_Your task_:
Leave out the images and return all the data word for word.

(Dataset entries)
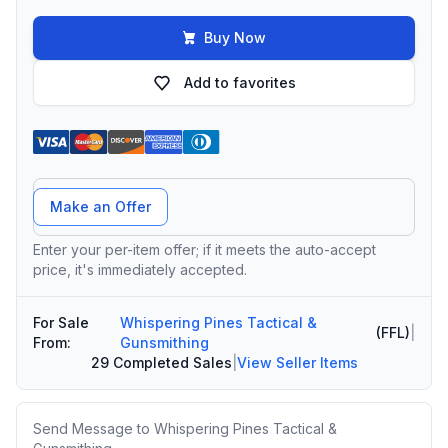
Buy Now
Add to favorites
Offer Amount
Make an Offer
Enter your per-item offer; if it meets the auto-accept
price, it's immediately accepted.
For Sale
Whispering Pines Tactical &
(FFL)
|
From:
Gunsmithing
29 Completed Sales
|
View Seller Items
Message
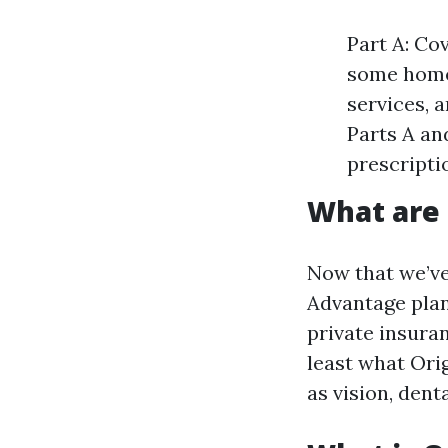
Part A: Cov
some home 
services, 
Parts A an
prescripti
What are
Now that we’ve
Advantage plans
private insura
least what Ori
as vision, dent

_Answer for this exercise_:
Buy Now
Add to favorites
Offer Amount
Make an Offer
Enter your per-item offer; if it meets the auto-accept
price, it's immediately accepted.
For Sale
Whispering Pines Tactical &
(FFL)
|
From:
Gunsmithing
29 Completed Sales
|
View Seller Items
Message
Part A: Cov
some home 
services, 
Parts A an
prescripti
What are
Now that we’ve
Advantage plans
private insura
least what Ori
as vision, dent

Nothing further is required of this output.